She’s delirious, Nick quickly reasoned. She did try to ride Charger, must have gotten thrown. His next step, he knew, was finding out how badly she’d been hurt. “Jenny, do you hurt anywhere? You said you hit your head? Were you thrown?”

Jenny started to rock back and forth, crossing her arms over her chest sobbing. “Charger’s hurt. I hurt Charger.”

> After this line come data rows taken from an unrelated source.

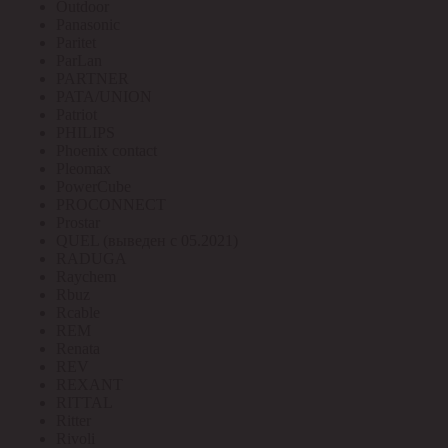
Outdoor
Panasonic
Paritet
ParLan
PARTNER
PATA/UNION
Patriot
PHILIPS
Phoenix contact
Pleomax
PowerCube
PROCONNECT
Prostar
QUEL (выведен с 05.2021)
RADUGA
Raychem
Rbuz
Rcable
REM
Renata
REV
REXANT
RITTAL
Ritter
Rivoli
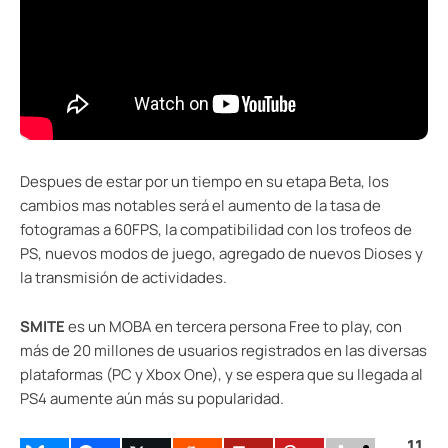
Despues de estar por un tiempo en su etapa Beta, los
cambios mas notables será el aumento de la tasa de
fotogramas a 60FPS, la compatibilidad con los trofeos de
PS, nuevos modos de juego, agregado de nuevos Dioses y
la transmisión de actividades.
SMITE
es un MOBA en tercera persona Free to play, con
más de 20 millones de usuarios registrados en las diversas
plataformas (PC y Xbox One), y se espera que su llegada al
PS4 aumente aún más su popularidad.
11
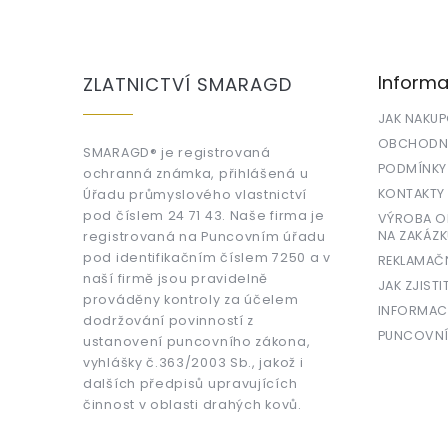
Z
á
p
a
Informa
ZLATNICTVÍ SMARAGD
t
í
JAK NAKU
OBCHODNÍ
SMARAGD® je registrovaná
PODMÍNKY
ochranná známka, přihlášená u
KONTAKTY
Úřadu průmyslového vlastnictví
pod číslem 24 71 43. Naše firma je
VÝROBA OR
NA ZAKÁZK
registrovaná na Puncovním úřadu
pod identifikačním číslem 7250 a v
REKLAMAČ
naší firmě jsou pravidelně
JAK ZJISTI
prováděny kontroly za účelem
INFORMAC
dodržování povinností z
PUNCOVNÍ
ustanovení puncovního zákona,
vyhlášky č.363/2003 Sb., jakož i
dalších předpisů upravujících
činnost v oblasti drahých kovů.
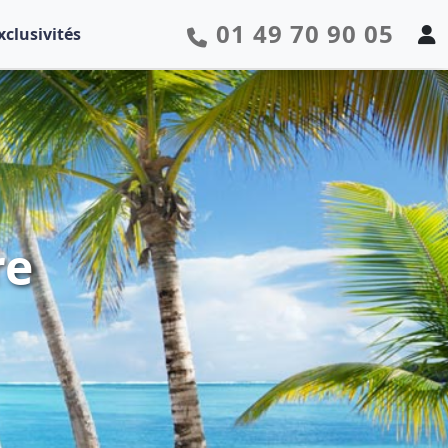
01 49 70 90 05
xclusivités
re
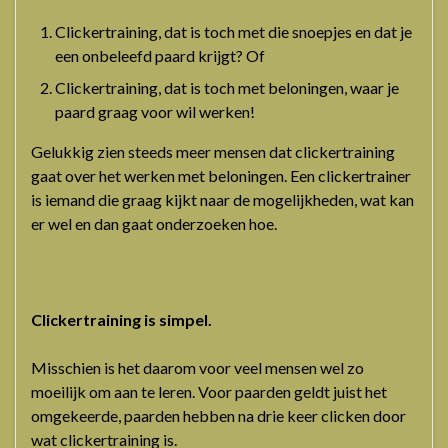
Clickertraining, dat is toch met die snoepjes en dat je
een onbeleefd paard krijgt? Of
Clickertraining, dat is toch met beloningen, waar je
paard graag voor wil werken!
Gelukkig zien steeds meer mensen dat clickertraining
gaat over het werken met beloningen. Een clickertrainer
is iemand die graag kijkt naar de mogelijkheden, wat kan
er wel en dan gaat onderzoeken hoe.
Clickertraining is simpel.
Misschien is het daarom voor veel mensen wel zo
moeilijk om aan te leren. Voor paarden geldt juist het
omgekeerde, paarden hebben na drie keer clicken door
wat clickertraining is.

Nick’s concern wasn’t for the horse at that second. Quickly, he ran his hands over Jenny’s arms and legs feeling for any breaks. She whimpered a little but didn’t protest. Nothing felt broken. Feeling her head for bumps, his hand came away wet and sticky, touching blood. She’d hit her head alright.

“We need to get you home.” Nick picked her up, careful not to jostle her anymore than necessary.

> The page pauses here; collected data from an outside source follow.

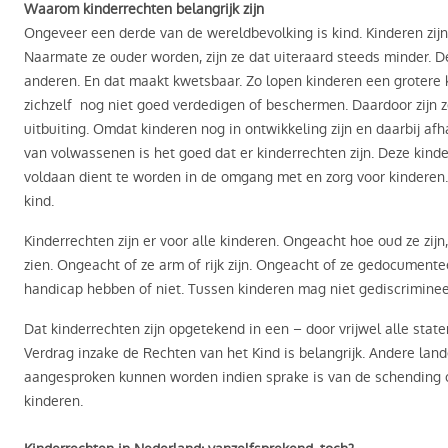
Waarom kinderrechten belangrijk zijn
Ongeveer een derde van de wereldbevolking is kind. Kinderen zijn
Naarmate ze ouder worden, zijn ze dat uiteraard steeds minder. De
anderen. En dat maakt kwetsbaar. Zo lopen kinderen een grotere
zichzelf nog niet goed verdedigen of beschermen. Daardoor zijn 
uitbuiting. Omdat kinderen nog in ontwikkeling zijn en daarbij afha
van volwassenen is het goed dat er kinderrechten zijn. Deze kin
voldaan dient te worden in de omgang met en zorg voor kinderen.
kind.
Kinderrechten zijn er voor alle kinderen. Ongeacht hoe oud ze zij
zien. Ongeacht of ze arm of rijk zijn. Ongeacht of ze gedocumentee
handicap hebben of niet. Tussen kinderen mag niet gediscrimine
Dat kinderrechten zijn opgetekend in een – door vrijwel alle stat
Verdrag inzake de Rechten van het Kind is belangrijk. Andere lan
aangesproken kunnen worden indien sprake is van de schending 
kinderen.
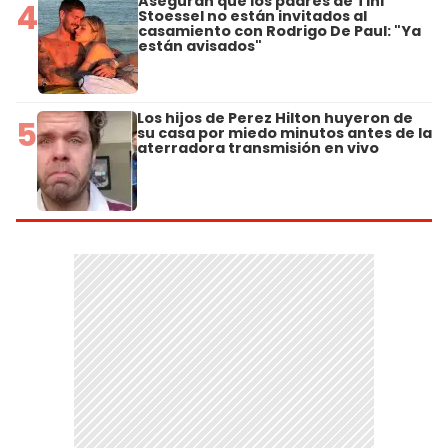
Aseguran que los padres de Tini
4
Stoessel no están invitados al
casamiento con Rodrigo De Paul: "Ya
están avisados"
Los hijos de Perez Hilton huyeron de
5
su casa por miedo minutos antes de la
aterradora transmisión en vivo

“No! No, Uncle Nick!” Jenny wailed, pushing against his chest with her fists, struggling to get down. “Charger’s hurt! You have to make him all better.”

“Let me get you home. I’ll come back for Charger.”

“No! No! We can’t leave him. I won’t go with you if you leave him!”

Nick got her up on Coco, kicking and screaming and fighting him every inch. Once he mounted and got a good grip on her, Jenny settled down to a low moaning. She leaned back against him, too weary to do much of anything else. All the fight seemed to drain out of her. Nick hoped she wasn’t hurt too badly. “Sh, little one, it’ll be alright. We’ll be home soon.”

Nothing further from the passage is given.